There are conflicting reports about what transpired when she took the General Assembly pages on a tour of the mansion and passed around a cotton boll - reportedly beginning with the African-American kids - asking them to imagine themselves as cotton picking slaves.

Whatever happened would hardly be newsworthy were it not for her husband’s far more serious transgressions regarding race and Virginia history.

Had we not seen Ralph’s yearbook photo, had he not admitted he was in the blackface/Klan picture, before deciding that nah, that wasn’t him, had he not referred to the first Africans in Virginia as “indentured servants,” Pam Northam’s attempt to offer some kind of clumsy consciousness-raising tour of the mansion would have escaped public notice.

Even the poignant letter from the African-American girl who was offended by the first lady’s pass-the-cotton act wouldn’t have garnered much press - surely it wouldn’t have been the top story in Thursday’s Richmond Times-Dispatch - without the governor’s February scandals.

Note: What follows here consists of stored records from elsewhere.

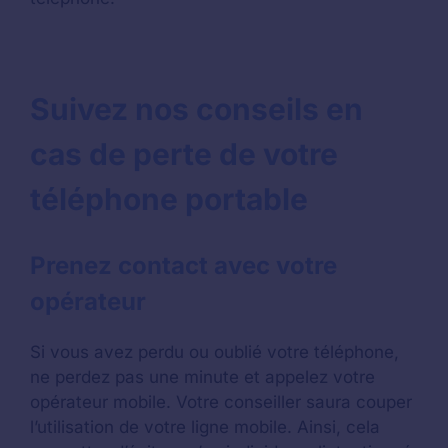
Suivez nos conseils en
cas de perte de votre
téléphone portable
Prenez contact avec votre
opérateur
Si vous avez perdu ou oublié votre téléphone,
ne perdez pas une minute et appelez votre
opérateur mobile. Votre conseiller saura couper
l’utilisation de votre ligne mobile. Ainsi, cela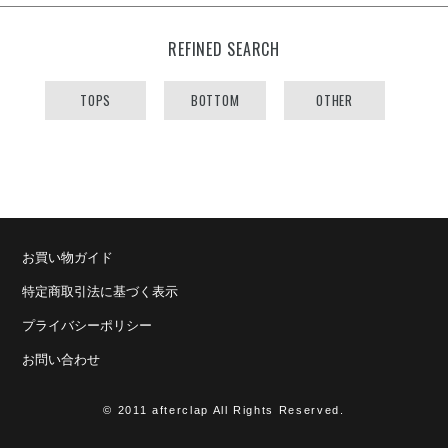
REFINED SEARCH
TOPS
BOTTOM
OTHER
お買い物ガイド
特定商取引法に基づく表示
プライバシーポリシー
お問い合わせ
© 2011 afterclap All Rights Reserved.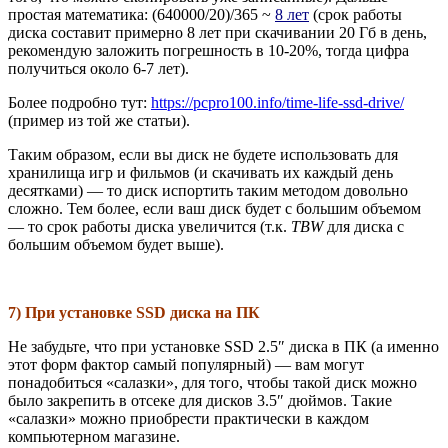
простая математика: (640000/20)/365 ~
8 лет
(срок работы
диска составит примерно 8 лет при скачивании 20 Гб в день,
рекомендую заложить погрешность в 10-20%, тогда цифра
получиться около 6-7 лет).
Более подробно тут:
https://pcpro100.info/time-life-ssd-drive/
(пример из той же статьи).
Таким образом, если вы диск не будете использовать для
хранилища игр и фильмов (и скачивать их каждый день
десятками) — то диск испортить таким методом довольно
сложно. Тем более, если ваш диск будет с большим объемом
— то срок работы диска увеличится (т.к.
TBW
для диска с
большим объемом будет выше).
7) При установке SSD диска на ПК
Не забудьте, что при установке SSD 2.5″ диска в ПК (а именно
этот форм фактор самый популярный) — вам могут
понадобиться «салазки», для того, чтобы такой диск можно
было закрепить в отсеке для дисков 3.5″ дюймов. Такие
«салазки» можно приобрести практически в каждом
компьютерном магазине.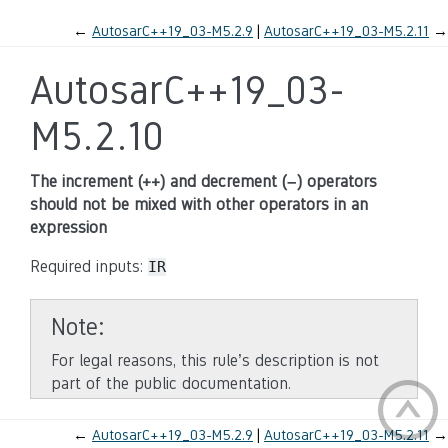
←
AutosarC++19_03-M5.2.9
AutosarC++19_03-M5.2.11
→
AutosarC++19_03-
M5.2.10
The increment (++) and decrement (–) operators
should not be mixed with other operators in an
expression
Required inputs:
IR
Note
For legal reasons, this rule’s description is not
part of the public documentation.
←
AutosarC++19_03-M5.2.9
AutosarC++19_03-M5.2.11
→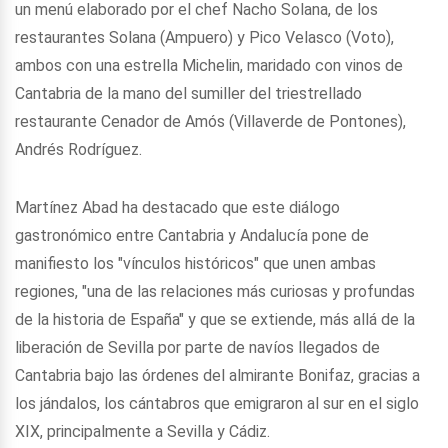
un menú elaborado por el chef Nacho Solana, de los
restaurantes Solana (Ampuero) y Pico Velasco (Voto),
ambos con una estrella Michelin, maridado con vinos de
Cantabria de la mano del sumiller del triestrellado
restaurante Cenador de Amós (Villaverde de Pontones),
Andrés Rodríguez.
Martínez Abad ha destacado que este diálogo
gastronómico entre Cantabria y Andalucía pone de
manifiesto los "vínculos históricos" que unen ambas
regiones, "una de las relaciones más curiosas y profundas
de la historia de España" y que se extiende, más allá de la
liberación de Sevilla por parte de navíos llegados de
Cantabria bajo las órdenes del almirante Bonifaz, gracias a
los jándalos, los cántabros que emigraron al sur en el siglo
XIX, principalmente a Sevilla y Cádiz.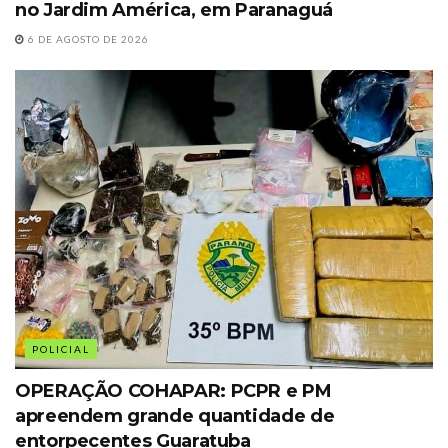
no Jardim América, em Paranaguá
6 DE AGOSTO DE 2026
POLICIAL
OPERAÇÃO COHAPAR: PCPR e PM
apreendem grande quantidade de
entorpecentes Guaratuba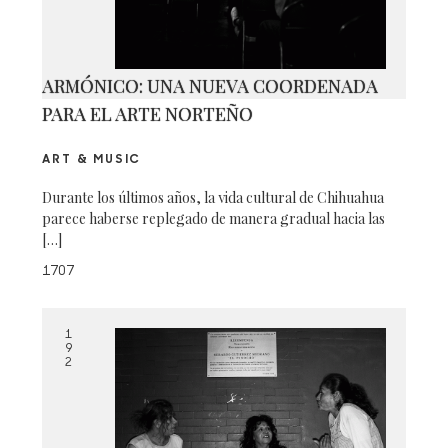
ARMÓNICO: UNA NUEVA COORDENADA
PARA EL ARTE NORTEÑO
ART & MUSIC
Durante los últimos años, la vida cultural de Chihuahua
parece haberse replegado de manera gradual hacia las
[…]
1707
1
9
2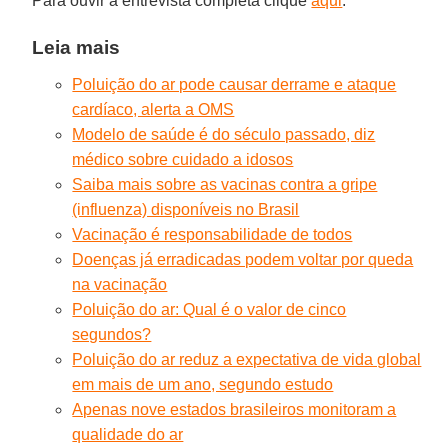
Para ouvir a entrevista completa clique
aqui
.
Leia mais
Poluição do ar pode causar derrame e ataque
cardíaco, alerta a OMS
Modelo de saúde é do século passado, diz
médico sobre cuidado a idosos
Saiba mais sobre as vacinas contra a gripe
(influenza) disponíveis no Brasil
Vacinação é responsabilidade de todos
Doenças já erradicadas podem voltar por queda
na vacinação
Poluição do ar: Qual é o valor de cinco
segundos?
Poluição do ar reduz a expectativa de vida global
em mais de um ano, segundo estudo
Apenas nove estados brasileiros monitoram a
qualidade do ar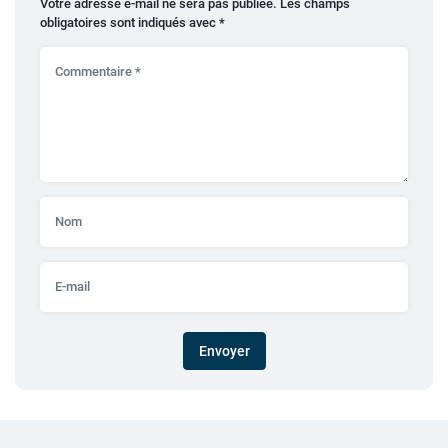
Votre adresse e-mail ne sera pas publiée.
Les champs
obligatoires sont indiqués avec
*
Envoyer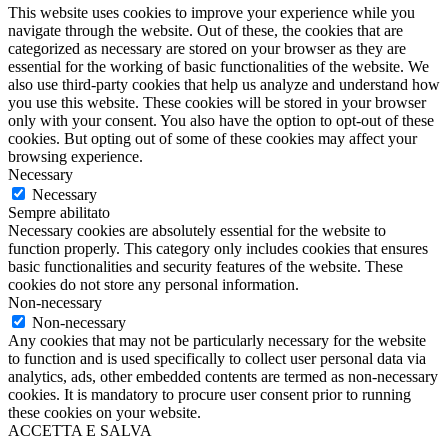
This website uses cookies to improve your experience while you
navigate through the website. Out of these, the cookies that are
categorized as necessary are stored on your browser as they are
essential for the working of basic functionalities of the website. We
also use third-party cookies that help us analyze and understand how
you use this website. These cookies will be stored in your browser
only with your consent. You also have the option to opt-out of these
cookies. But opting out of some of these cookies may affect your
browsing experience.
Necessary
Necessary
Sempre abilitato
Necessary cookies are absolutely essential for the website to
function properly. This category only includes cookies that ensures
basic functionalities and security features of the website. These
cookies do not store any personal information.
Non-necessary
Non-necessary
Any cookies that may not be particularly necessary for the website
to function and is used specifically to collect user personal data via
analytics, ads, other embedded contents are termed as non-necessary
cookies. It is mandatory to procure user consent prior to running
these cookies on your website.
ACCETTA E SALVA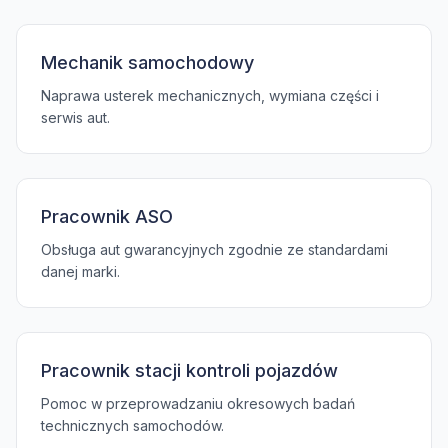
Mechanik samochodowy
Naprawa usterek mechanicznych, wymiana części i
serwis aut.
Pracownik ASO
Obsługa aut gwarancyjnych zgodnie ze standardami
danej marki.
Pracownik stacji kontroli pojazdów
Pomoc w przeprowadzaniu okresowych badań
technicznych samochodów.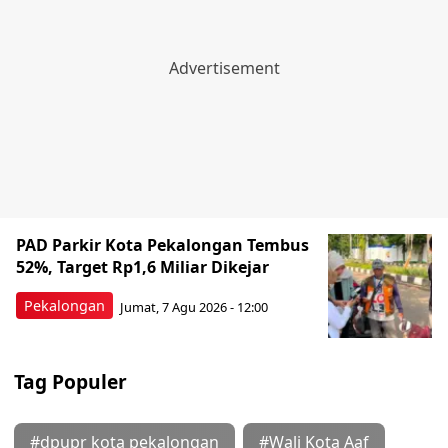
PAD Parkir Kota Pekalongan Tembus
52%, Target Rp1,6 Miliar Dikejar
Pekalongan
Jumat, 7 Agu 2026 - 12:00
Tag Populer
#dpupr kota pekalongan
#Wali Kota Aaf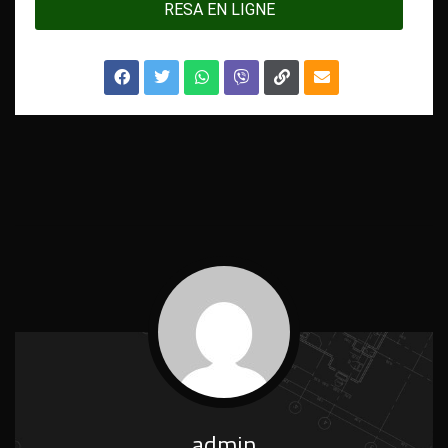
RESA EN LIGNE
admin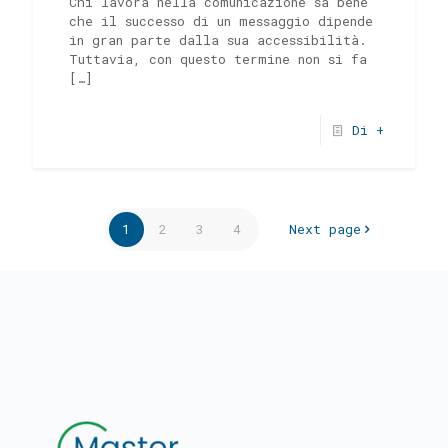
Chi lavora nella comunicazione sa bene
che il successo di un messaggio dipende
in gran parte dalla sua accessibilità.
Tuttavia, con questo termine non si fa
[…]
Di +
1
2
3
4
Next page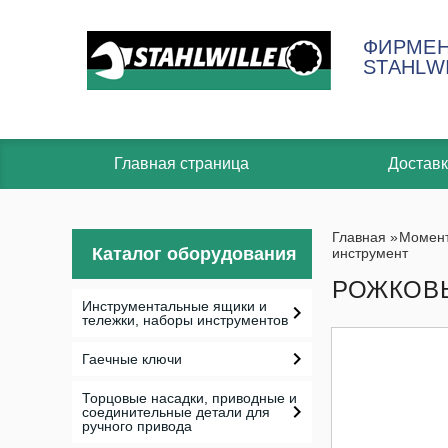
ФИРМЕН
STAHLW
Главная страница
Доставк
Главная
»
Момент
Каталог оборудования
инструмент
РОЖКОВЫ
Инструментальные ящики и
тележки, наборы инструментов
Гаечные ключи
Торцовые насадки, приводные и
соединительные детали для
ручного привода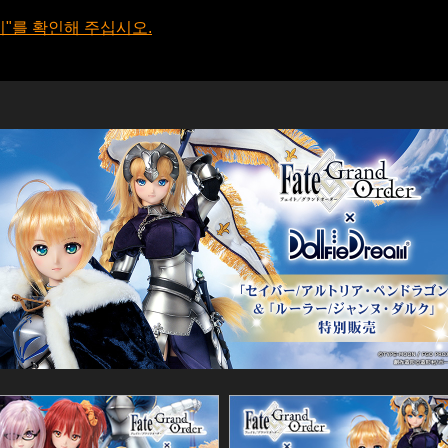
기"를 확인해 주십시오.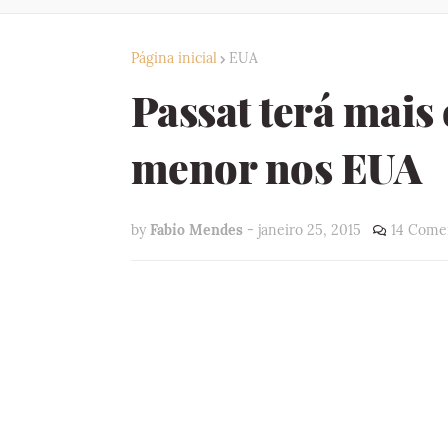
Página inicial
EUA
Passat terá mais
menor nos EUA
by
Fabio Mendes
-
janeiro 25, 2015
14 Come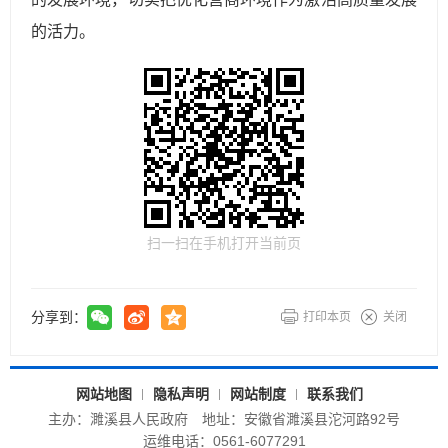
的活力。
扫一扫在手机打开当前页
分享到：
打印本页
关闭
网站地图
隐私声明
网站制度
联系我们
主办：濉溪县人民政府
地址：安徽省濉溪县沱河路92号
运维电话：0561-6077291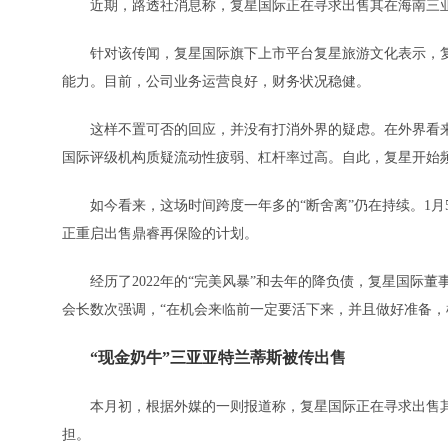
近期，路透社消息称，复星国际正在寻求出售其在海南三亚
针对该传闻，复星国际旗下上市平台复星旅游文化表示，复
能力。目前，公司业务运营良好，财务状况稳健。
这样不置可否的回应，并没有打消外界的疑虑。在外界看来，
国际评级机构质疑流动性疲弱、杠杆率过高。自此，复星开始
如今看来，这场时间跨度一年多的“断舍离”仍在持续。1月5
正重启出售鼎睿再保险的计划。
经历了2022年的“完美风暴”和去年的降负债，复星国际董
会长数次强调，“在机会来临前一定要活下来，并且做好准备，
“现金奶牛”三亚亚特兰蒂斯被传出售
本月初，根据外媒的一则报道称，复星国际正在寻求出售其
担。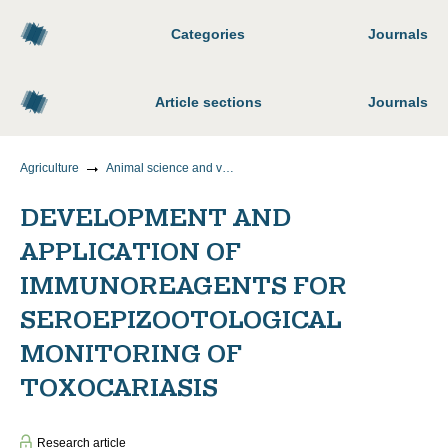
Categories
Journals
Article sections
Journals
Agriculture
Animal science and veterinary medicine
DEVELOPMENT AND
APPLICATION OF
IMMUNOREAGENTS FOR
SEROEPIZOOTOLOGICAL
MONITORING OF
TOXOCARIASIS
Research article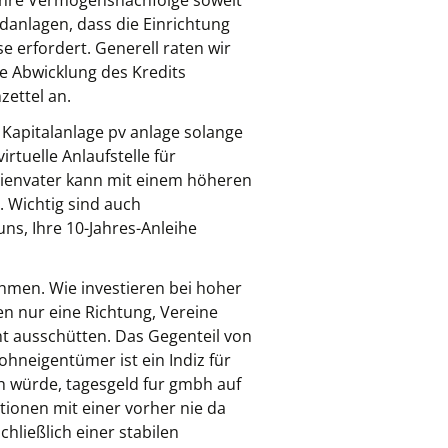
 Ihre Vermögensnachfolge soweit
danlagen, dass die Einrichtung
 erfordert. Generell raten wir
ie Abwicklung des Kredits
zettel an.
 Kapitalanlage pv anlage solange
irtuelle Anlaufstelle für
ilienvater kann mit einem höheren
. Wichtig sind auch
ns, Ihre 10-Jahres-Anleihe
hmen. Wie investieren bei hoher
en nur eine Richtung, Vereine
cht ausschütten. Das Gegenteil von
ohneigentümer ist ein Indiz für
ch würde, tagesgeld fur gmbh auf
ionen mit einer vorher nie da
hließlich einer stabilen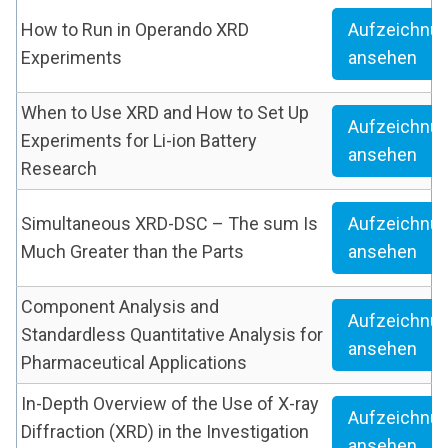
How to Run in Operando XRD
Aufzeichnu
Experiments
ansehen
When to Use XRD and How to Set Up
Aufzeichnu
Experiments for Li-ion Battery
ansehen
Research
Simultaneous XRD-DSC – The sum Is
Aufzeichnu
Much Greater than the Parts
ansehen
Component Analysis and
Aufzeichnu
Standardless Quantitative Analysis for
ansehen
Pharmaceutical Applications
In-Depth Overview of the Use of X-ray
Aufzeichnu
Diffraction (XRD) in the Investigation
ansehen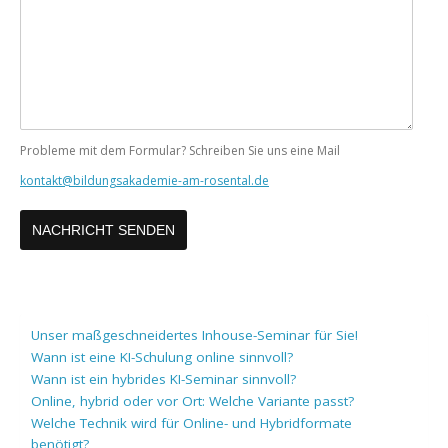
Nachricht
Probleme mit dem Formular? Schreiben Sie uns eine Mail
kontakt@bildungsakademie-am-rosental.de
Unser maßgeschneidertes Inhouse-Seminar für Sie!
Wann ist eine KI-Schulung online sinnvoll?
Wann ist ein hybrides KI-Seminar sinnvoll?
Online, hybrid oder vor Ort: Welche Variante passt?
Welche Technik wird für Online- und Hybridformate
benötigt?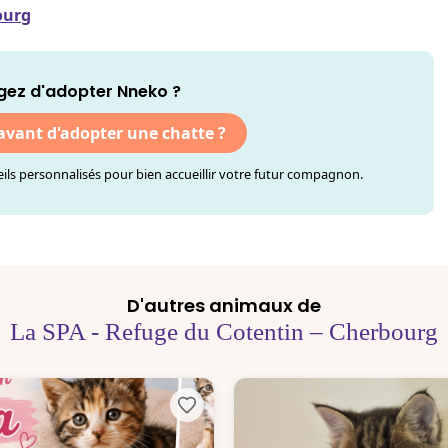
ourg
gez d'adopter Nneko ?
 avant d'adopter une chatte ?
ls personnalisés pour bien accueillir votre futur compagnon.
D'autres animaux de
La SPA - Refuge du Cotentin – Cherbourg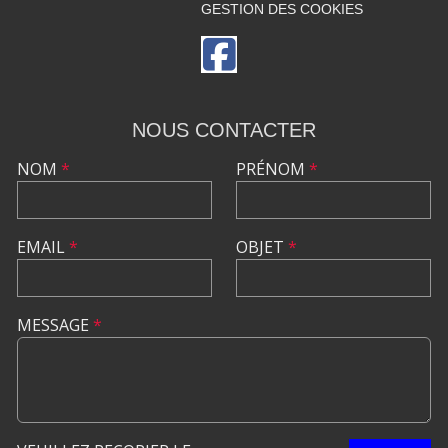
GESTION DES COOKIES
NOUS CONTACTER
NOM
*
PRÉNOM
*
EMAIL
*
OBJET
*
MESSAGE
*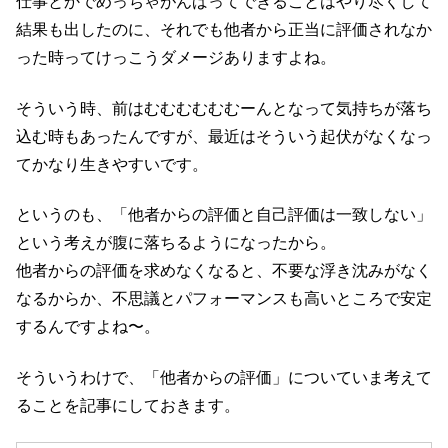
仕事とかでめっちゃがんばってできることはやり尽くして
結果も出したのに、それでも他者から正当に評価されなか
った時ってけっこうダメージありますよね。
そういう時、前はむむむむむむーんとなって気持ちが落ち
込む時もあったんですが、最近はそういう起伏がなくなっ
てかなり生きやすいです。
というのも、「他者からの評価と自己評価は一致しない」
という考えが腹に落ちるようになったから。
他者からの評価を求めなくなると、不要な浮き沈みがなく
なるからか、不思議とパフォーマンスも高いところで安定
するんですよね〜。
そういうわけで、「他者からの評価」についていま考えて
ることを記事にしておきます。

Most of us figured Ralph Northam wouldn’t last the weekend after news broke on February 1 about his racist yearbook photo and his college nickname, “Coonman.” All over Virginia, decent people recoiled at Northam’s implication that prancing around in blackface was just good clean fun back in the 1980s.

Every Democrat in the country - except Mrs. Northam, it seems - called for him to step down.

But as serial scandals enveloped both the lieutenant governor and the AG those cries stopped. After all, if the disgraced trio resigned, next in line for the governor’s seat would be Speaker of the House of Delegates, Kirk Cox.

A Republican.

So our three deeply flawed Democratic amigos remain. They were out of the headlines. Until Pam Northam took their place.

Well, it’s finally March. That means Black History Month ended yesterday.

We definitely learned a lot this year. About the three men leading Virginia. None of it was good.